Mia Couto levanta muitas questões interessantes que são de fato ignoradas por boa parte das pessoas. E sabe por que esta negação generalizada ocorre? Simplesmente porque nos revoltamos somente com as injustiças que nos atingem diretamente. As injustiças alheias são incômodos que são mais fáceis de serem digeridos se forem simplesmente ignorados.
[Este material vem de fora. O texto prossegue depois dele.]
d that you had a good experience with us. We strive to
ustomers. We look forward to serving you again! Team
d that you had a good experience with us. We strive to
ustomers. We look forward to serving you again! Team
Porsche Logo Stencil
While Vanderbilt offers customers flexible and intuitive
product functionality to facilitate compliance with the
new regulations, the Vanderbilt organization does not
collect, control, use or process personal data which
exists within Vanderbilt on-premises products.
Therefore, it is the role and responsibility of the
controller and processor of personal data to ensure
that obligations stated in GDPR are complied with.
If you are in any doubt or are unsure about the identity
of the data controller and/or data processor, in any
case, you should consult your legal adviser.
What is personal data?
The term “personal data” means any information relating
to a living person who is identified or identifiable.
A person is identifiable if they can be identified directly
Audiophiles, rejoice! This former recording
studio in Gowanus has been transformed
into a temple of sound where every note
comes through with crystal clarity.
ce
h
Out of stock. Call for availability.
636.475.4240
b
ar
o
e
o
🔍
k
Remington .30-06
Vivemos em um mundo onde a capitalização se tornou muito mais importante do que a luta pela eliminação das misérias que assolam muitos países que dependem de ajuda. Mas a África se encontra nesta situação de pobreza alarmante por culpa dos países que se negam a oferecer apoios mais ativos? O referido autor não dispensa crítica aos africanos, que segundo ele, são os verdadeiros culpados de um país tão rico estar nesta situação miserável. Ele afirma que vivemos em um mundo onde a transferência de culpa se tornou a principal arma de quem não deseja assumir suas próprias incompetências como cidadão comum ou como cidadão político.
Martin Luther King dizia: “Mais grave que o ruído causado pelos homens maus é o silêncio cúmplice dos homens bons que aceitam a resignação do silêncio.”
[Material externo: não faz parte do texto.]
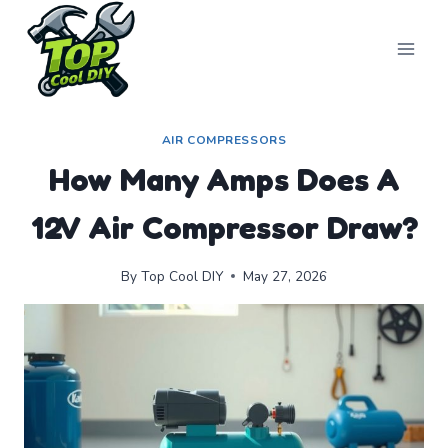
Skip
to
content
AIR COMPRESSORS
How Many Amps Does A
12V Air Compressor Draw?
By
Top Cool DIY
May 27, 2026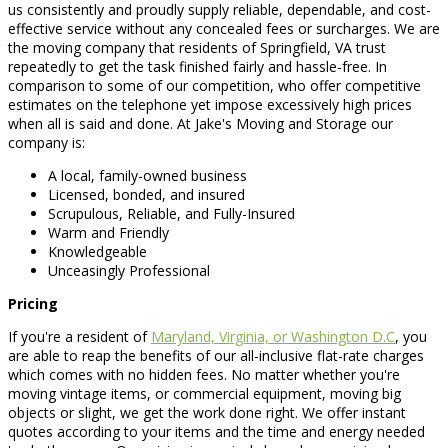
us consistently and proudly supply reliable, dependable, and cost-
effective service without any concealed fees or surcharges. We are
the moving company that residents of Springfield, VA trust
repeatedly to get the task finished fairly and hassle-free. In
comparison to some of our competition, who offer competitive
estimates on the telephone yet impose excessively high prices
when all is said and done. At Jake's Moving and Storage our
company is:
A local, family-owned business
Licensed, bonded, and insured
Scrupulous, Reliable, and Fully-Insured
Warm and Friendly
Knowledgeable
Unceasingly Professional
Pricing
If you're a resident of
Maryland, Virginia, or Washington D.C
, you
are able to reap the benefits of our all-inclusive flat-rate charges
which comes with no hidden fees. No matter whether you're
moving vintage items, or commercial equipment, moving big
objects or slight, we get the work done right. We offer instant
quotes according to your items and the time and energy needed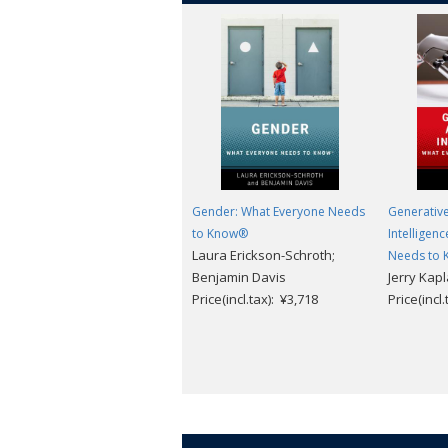
Gender: What Everyone Needs
Generative 
to Know®
Intelligen
Laura Erickson-Schroth;
Needs to
Benjamin Davis
Jerry Kap
Price(incl.tax): ¥3,718
Price(incl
É engraçado também como a nossa literatura tão criticada e tão ignorada pelos nossos leitores, é tão admirada pelos leitores africanos. A nossa literatura é rica e Mia Couto não dispensa elogios e agradecimentos aos nossos aclamados escritores. Ele afirma que diante de tantos escritores geniais, por que valorizamos muito mais a literatura estrangeira do eixo Estados Unidos/Reino Unido? Volto mais uma vez a questão que levantei na minha resenha de Memórias Póstumas de Brás Cubas (postada unicamente no Skoob)… Seria isto reflexo da má gestão da cultura literária de nosso país?
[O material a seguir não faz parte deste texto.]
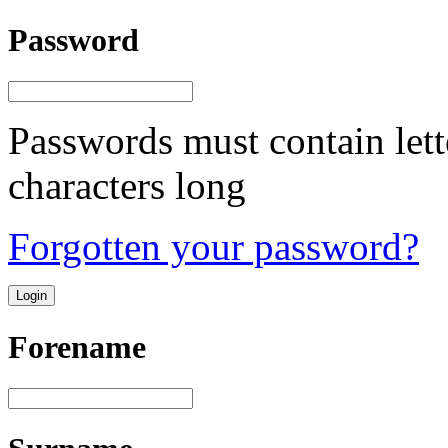
Password
Passwords must contain lett
characters long
Forgotten your password?
Forename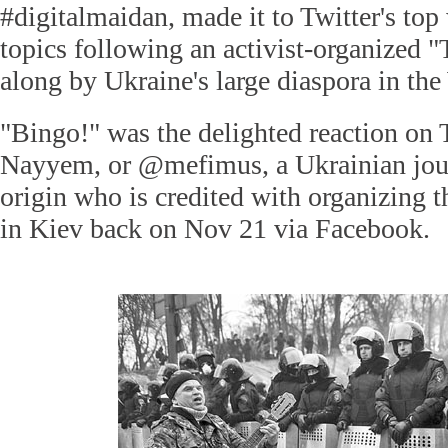
#digitalmaidan, made it to Twitter's top
topics following an activist-organized "
along by Ukraine's large diaspora in the
"Bingo!" was the delighted reaction on
Nayyem, or @mefimus, a Ukrainian jour
origin who is credited with organizing th
in Kiev back on Nov 21 via Facebook.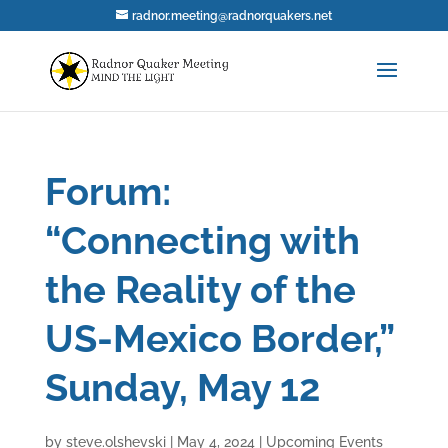
radnor.meeting@radnorquakers.net
Forum:
“Connecting with
the Reality of the
US-Mexico Border,”
Sunday, May 12
by
steve.olshevski
|
May 4, 2024
|
Upcoming Events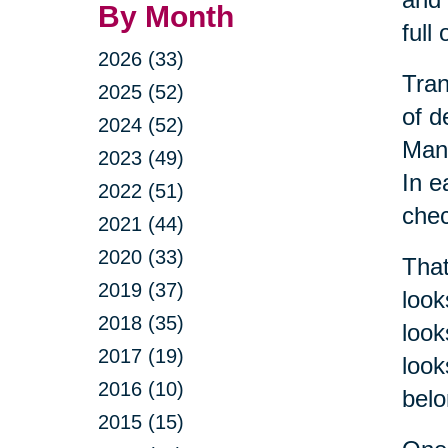
By Month
full
2026 (33)
Tran
2025 (52)
of d
2024 (52)
Mana
2023 (49)
In e
2022 (51)
chec
2021 (44)
2020 (33)
That
2019 (37)
look
2018 (35)
look
2017 (19)
look
2016 (10)
belo
2015 (15)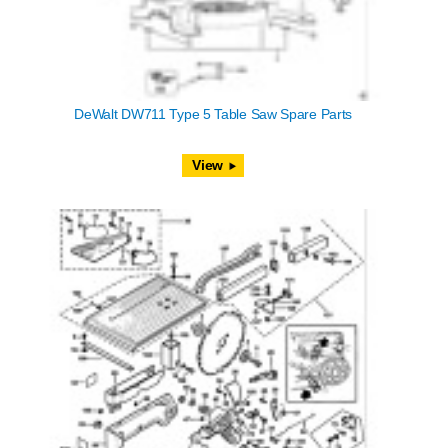
DeWalt DW711 Type 5 Table Saw Spare Parts
View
O autor também aborda a importância da leitura e o papel da mulher na África. As mulheres são constantemente marginalizadas e poucas ações são tomadas para que esta situação mude. Em um país machista e atrasado como a África, há esperança para quem não nasce homem? O autor também levanta a questão da leitura e afirma que deturpamos o seu real significado, tratando boa parte das pessoas como não leitoras ou como analfabetas. Mas se paramos para pensar de maneira mais ampla, perceberemos que o mundo está cheio de analfabetos, e tanto você que lê minha resenha quanto eu que a escrevi, fazemos parte deste imenso grupo de pessoas que sofrem com esta deficiência. Para que vocês possam entender o que o autor quer dizer com tal afirmação, lhes aconselho a ler as intervenções apresentadas neste livro.
Para finalizar, é extremante interessante a intervenção que dá nome a obra. Em “E se Obama fosse africano?” o autor irá apresentar a hipocrisia do povo africano no momento em que Obama foi eleito presidente dos Estados Unidos. Uma alegria raramente vista assolou todo o país. A verdade é que Obama é negro somente nos Estados Unidos. Na África ele seria mulato e portanto não teria tido a menor chance de vitória. Ele teria sido ignorado, torturado, silenciado (morto) ou simplesmente nem teria concorrido. O povo deste país tão rico culturalmente precisa lutar para ter seus próprios políticos a quem esta veneração seja mais justificável. Como o próprio autor diz no livro:
“Só há um modo verdadeiro de celebrar Obama nos países africanos: é lutar para que mais bandeiras de esperança possam nascer aqui, no nosso continente. É lutar para que Obamas africanos possam também vencer. E nós, africanos de todas as etnias e raças, vencermos com esses Obamas e celebramos em nossa casa, aquilo que agora festejamos em casa alheia.”